Orange’s Richard hits out at EC on antitrust probe

Stéphane Richard

Stéphane Richard

Orange CEO Stéphane Richard has hit out at the European Commission for what he sees as its obsession with antitrust rules aimed at curbing the power of former incumbent telcos.

Richard, speaking to French daily Le Figaro in the wake of the recent raids on the offices of several large European telcos including Orange as part of an investigation into whether the telecos are restricting access to the internet to companies that offer services using large amounts of data, said that, for the last 20 years, Brussels has only know how to do one thing – antitrust regulation.
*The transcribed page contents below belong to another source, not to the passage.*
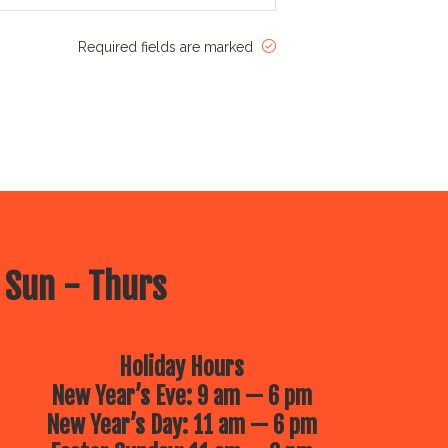
Required fields are marked
 Sun - Thurs
Holiday Hours
New Year’s Eve: 9 am — 6 pm
New Year’s Day: 11 am — 6 pm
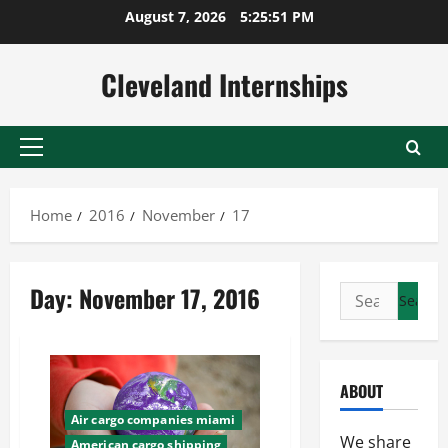
Skip
August 7, 2026
5:25:52 PM
to
content
Cleveland Internships
Primary
Menu
Home
2016
November
17
Day:
November 17, 2016
Search
for:
ABOUT
Air cargo companies miami
We share
American cargo shipping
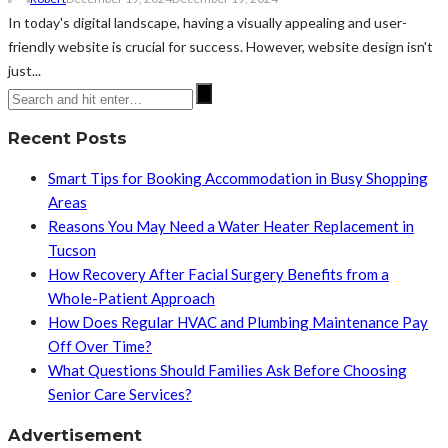
In today's digital landscape, having a visually appealing and user-
friendly website is crucial for success. However, website design isn't
just...
Recent Posts
Smart Tips for Booking Accommodation in Busy Shopping
Areas
Reasons You May Need a Water Heater Replacement in
Tucson
How Recovery After Facial Surgery Benefits from a
Whole-Patient Approach
How Does Regular HVAC and Plumbing Maintenance Pay
Off Over Time?
What Questions Should Families Ask Before Choosing
Senior Care Services?
Advertisement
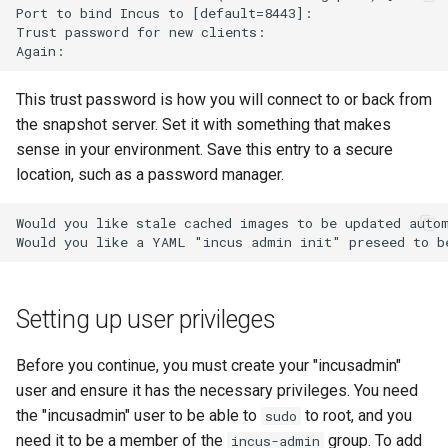
Port to bind Incus to [default=8443]:

Troubleshooting
Trust password for new clients:

Virtualization
This trust password is how you will connect to or back from
the snapshot server. Set it with something that makes
Web
sense in your environment. Save this entry to a secure
location, such as a password manager.
Would you like stale cached images to be updated autom
Setting up user privileges
Before you continue, you must create your "incusadmin"
user and ensure it has the necessary privileges. You need
the "incusadmin" user to be able to
to root, and you
sudo
need it to be a member of the
group. To add
incus-admin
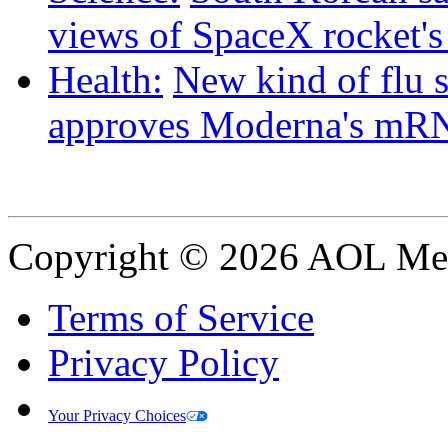
views of SpaceX rocket'
Health:
New kind of flu 
approves Moderna's mRN
Copyright © 2026 AOL Medi
Terms of Service
Privacy Policy
Your Privacy Choices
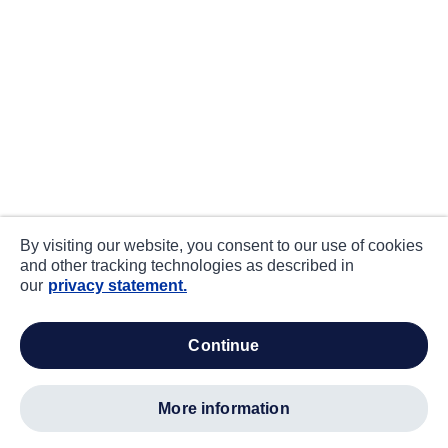
By visiting our website, you consent to our use of cookies
and other tracking technologies as described in
our
privacy statement.
continue
more information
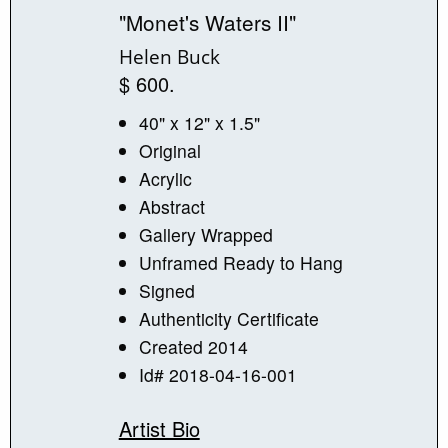
"Monet's Waters II"
Helen Buck
$ 600.
40" x 12" x 1.5"
Original
Acrylic
Abstract
Gallery Wrapped
Unframed Ready to Hang
Signed
Authenticity Certificate
Created 2014
Id# 2018-04-16-001
Artist Bio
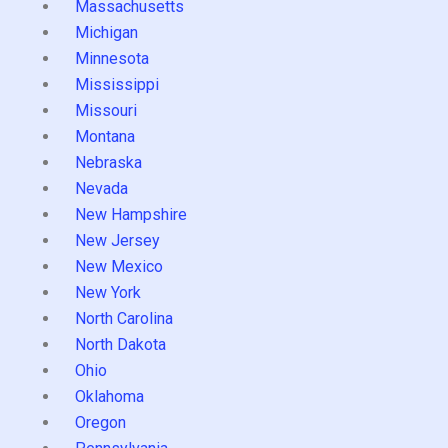
Massachusetts
Michigan
Minnesota
Mississippi
Missouri
Montana
Nebraska
Nevada
New Hampshire
New Jersey
New Mexico
New York
North Carolina
North Dakota
Ohio
Oklahoma
Oregon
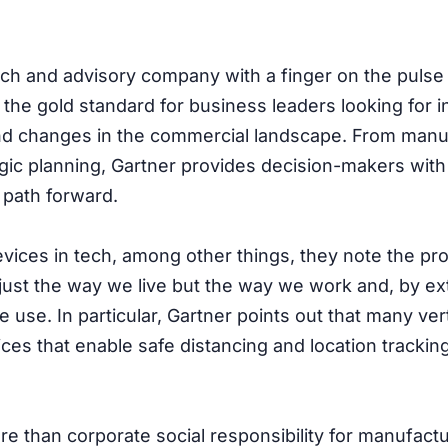
rch and advisory company with a finger on the pulse 
 the gold standard for business leaders looking for i
d changes in the commercial landscape. From manu
egic planning, Gartner provides decision-makers with
 path forward.
Devices in tech, among other things, they note the pr
ust the way we live but the way we work and, by ex
 use. In particular, Gartner points out that many ver
ices that enable safe distancing and location tracking
ore than corporate social responsibility for manufact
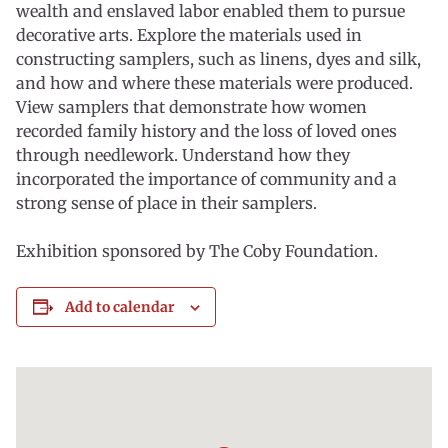
wealth and enslaved labor enabled them to pursue
decorative arts. Explore the materials used in
constructing samplers, such as linens, dyes and silk,
and how and where these materials were produced.
View samplers that demonstrate how women
recorded family history and the loss of loved ones
through needlework. Understand how they
incorporated the importance of community and a
strong sense of place in their samplers.
Exhibition sponsored by The Coby Foundation.
Add to calendar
In an interview with the paper, Richard said that Brussels seemed not to have realised that the world had changed from the days of monopoly incumbent telcos and that operators now worked in an ultracompetitive world that was seeing prices fall at the same time as operators were investing heavily in network infrastructure.

The EC’s interest in Orange’s practices followed allegations by US bandwidth provider Cogent Communications that Orange was restricting access to its content by privileging the traffic of its subsidiary Dailymotion over that of YouTube. Richard described the allegation as “false and grotesque” and questioned Cogent’s business practices, which he said were based on non-payment for networks that it used massively. Until last year, when the site was shut down, one of Cogent’s key customers was Megaupload, which directed users to pirated content.

Richard also attacked plans by EC vice-president Neelie Kroes to eliminate roaming charges for mobile services, which he said would cost Orange €300 million a year in lost profits. He said he welcomed plans to create a single telecoms market but that this remained for the moment a distant prospect, and called for a moratorium on lowering roaming prices until a full study on their economic impact was made.

Richard also criticised what he saw as favourable treatment of cable operators, who he said are expanding their fibre networks without the same obligation to open up to competitors that is placed on telcos.